** Task goal **
In the entries that follow, the first line to write out is the one containing "Cuộc đào thoát khỏi 'địa ngục' lừa đảo Myanmar của cựu", and the last is the one containing "[Chia sẻ trên Twitter] (424, 344)". Reproduce that stretch exactly, with nothing before or after it.

+++ Supplied data

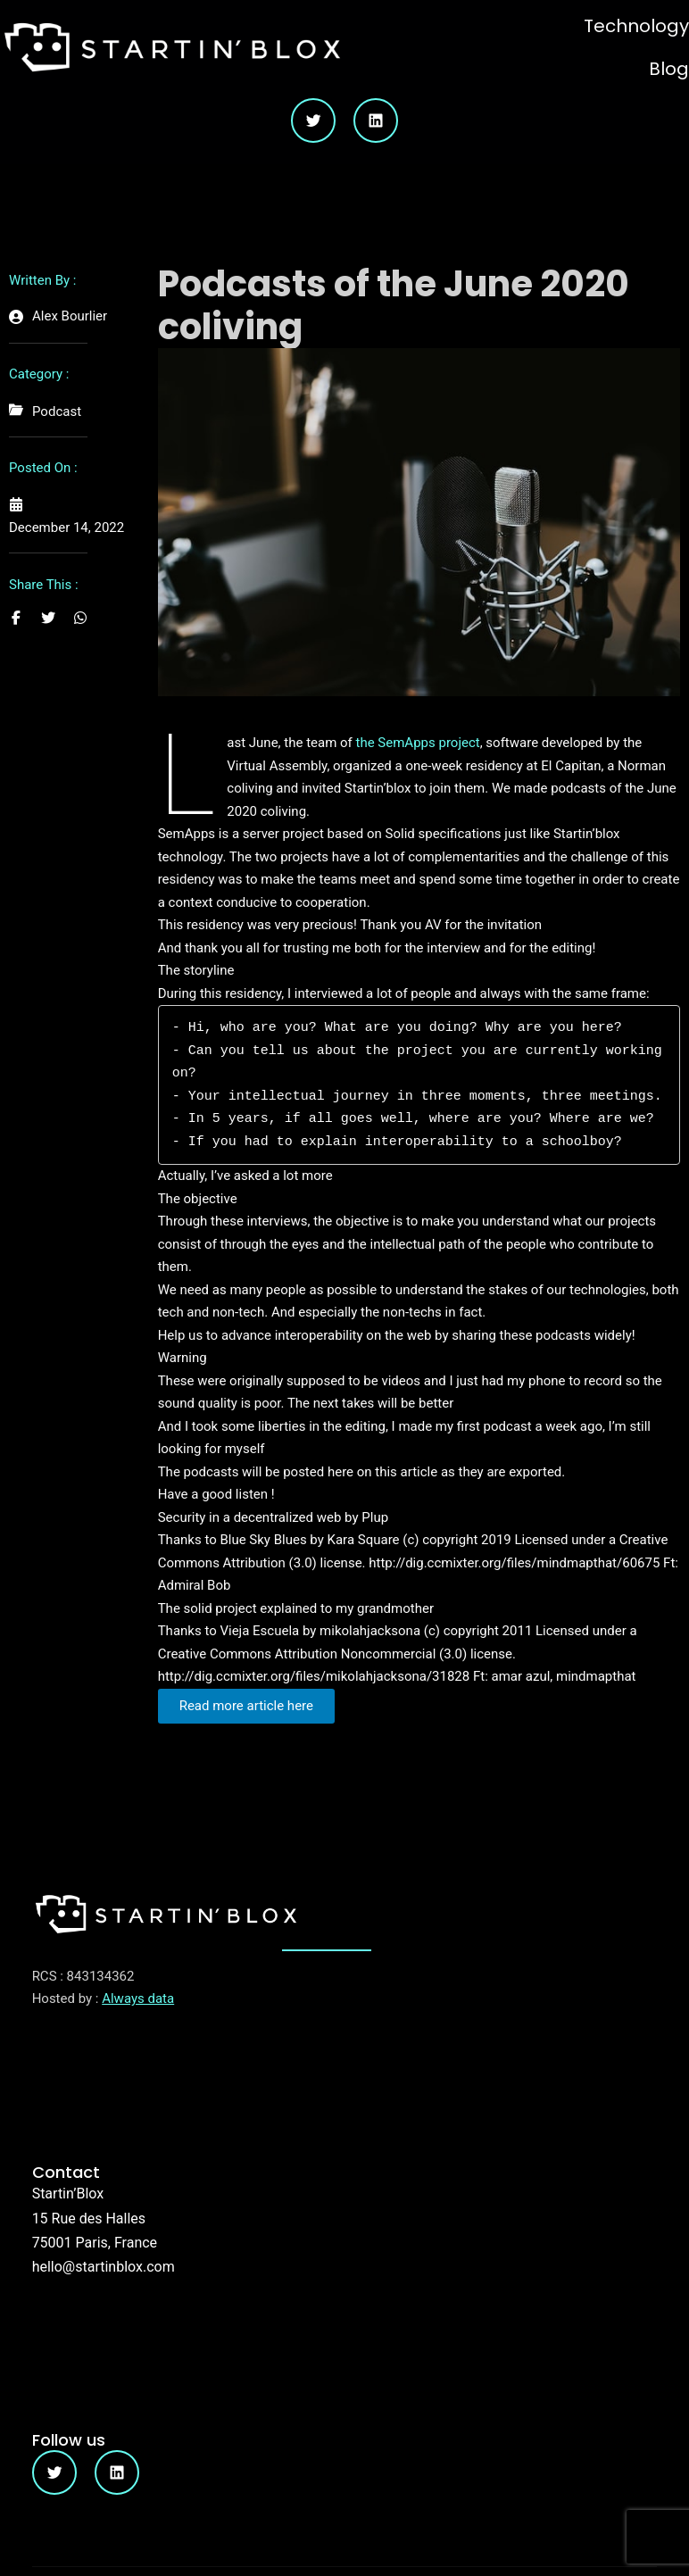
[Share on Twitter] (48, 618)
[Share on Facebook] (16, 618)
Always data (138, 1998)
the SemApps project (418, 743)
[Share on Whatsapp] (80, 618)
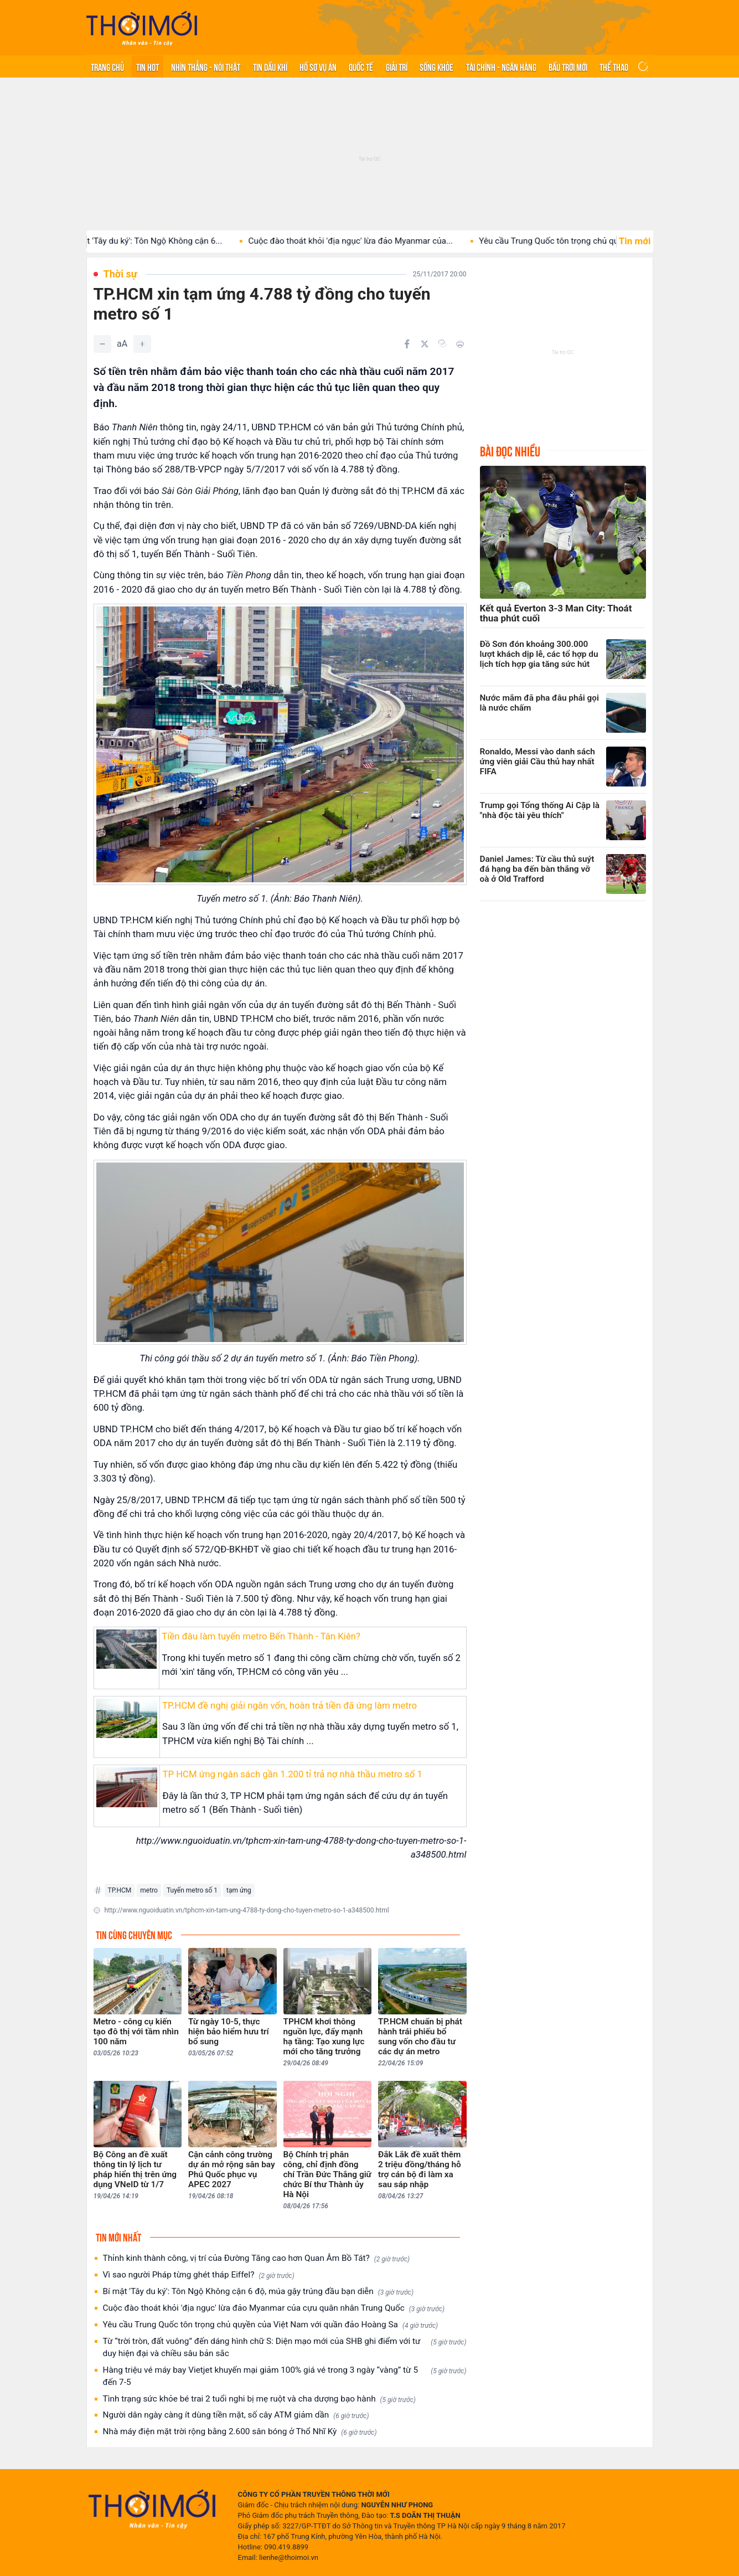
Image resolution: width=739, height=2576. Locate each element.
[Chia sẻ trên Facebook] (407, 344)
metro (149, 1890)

++++++
+++ Supplied data

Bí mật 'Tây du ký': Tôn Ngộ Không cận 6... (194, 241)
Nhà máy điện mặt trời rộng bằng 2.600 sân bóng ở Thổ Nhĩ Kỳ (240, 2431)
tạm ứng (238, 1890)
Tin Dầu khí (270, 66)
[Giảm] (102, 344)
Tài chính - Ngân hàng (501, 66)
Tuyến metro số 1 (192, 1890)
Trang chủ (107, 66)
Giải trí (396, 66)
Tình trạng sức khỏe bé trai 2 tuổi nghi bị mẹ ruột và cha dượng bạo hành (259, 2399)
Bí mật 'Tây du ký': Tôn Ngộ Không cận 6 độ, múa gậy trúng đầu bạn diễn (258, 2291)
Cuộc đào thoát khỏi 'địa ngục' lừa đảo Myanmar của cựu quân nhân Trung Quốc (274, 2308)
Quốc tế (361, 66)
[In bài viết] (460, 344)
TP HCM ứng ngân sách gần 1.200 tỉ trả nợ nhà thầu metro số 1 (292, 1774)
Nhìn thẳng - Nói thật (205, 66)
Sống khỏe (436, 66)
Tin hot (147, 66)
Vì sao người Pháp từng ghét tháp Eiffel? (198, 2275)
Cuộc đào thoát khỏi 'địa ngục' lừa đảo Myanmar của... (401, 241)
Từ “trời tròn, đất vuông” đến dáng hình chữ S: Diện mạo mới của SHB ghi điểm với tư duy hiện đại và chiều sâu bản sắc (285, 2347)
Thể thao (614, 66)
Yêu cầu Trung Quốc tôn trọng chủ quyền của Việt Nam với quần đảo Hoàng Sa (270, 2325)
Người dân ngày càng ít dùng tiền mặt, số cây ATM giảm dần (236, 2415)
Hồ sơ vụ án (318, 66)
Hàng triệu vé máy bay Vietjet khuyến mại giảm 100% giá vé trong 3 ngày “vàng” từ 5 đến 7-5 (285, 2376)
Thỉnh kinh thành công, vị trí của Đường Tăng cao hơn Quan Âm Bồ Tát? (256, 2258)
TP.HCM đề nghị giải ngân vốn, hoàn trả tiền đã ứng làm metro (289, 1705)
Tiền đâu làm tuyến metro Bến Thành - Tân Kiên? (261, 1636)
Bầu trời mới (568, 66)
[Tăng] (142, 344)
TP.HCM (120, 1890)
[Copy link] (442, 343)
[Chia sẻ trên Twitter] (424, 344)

++++++

** Output of the exercise **
Cuộc đào thoát khỏi 'địa ngục' lừa đảo Myanmar của cựu quân nhân Trung Quốc (274, 2308)
Quốc tế (361, 66)
[In bài viết] (460, 344)
TP HCM ứng ngân sách gần 1.200 tỉ trả nợ nhà thầu metro số 1 (292, 1774)
Nhìn thẳng - Nói thật (205, 66)
Sống khỏe (436, 66)
Tin hot (147, 66)
Vì sao người Pháp từng ghét tháp Eiffel? (198, 2275)
Cuộc đào thoát khỏi 'địa ngục' lừa đảo Myanmar của... (401, 241)
Từ “trời tròn, đất vuông” đến dáng hình chữ S: Diện mạo mới của SHB ghi điểm với tư duy hiện đại và chiều sâu bản sắc (285, 2347)
Thể thao (614, 66)
Yêu cầu Trung Quốc tôn trọng chủ quyền của Việt Nam với quần đảo Hoàng Sa (270, 2325)
Người dân ngày càng ít dùng tiền mặt, số cây ATM giảm dần (236, 2415)
Hồ sơ vụ án (318, 66)
Hàng triệu vé máy bay Vietjet khuyến mại giảm 100% giá vé trong 3 ngày “vàng” từ 5 đến 7-5 (285, 2376)
Thỉnh kinh thành công, vị trí của Đường Tăng cao hơn Quan Âm Bồ Tát? (256, 2258)
TP.HCM đề nghị giải ngân vốn, hoàn trả tiền đã ứng làm metro (289, 1705)
Tiền đâu làm tuyến metro Bến Thành - Tân Kiên? (261, 1636)
Bầu trời mới (568, 66)
[Tăng] (142, 344)
TP.HCM (120, 1890)
[Copy link] (442, 343)
[Chia sẻ trên Twitter] (424, 344)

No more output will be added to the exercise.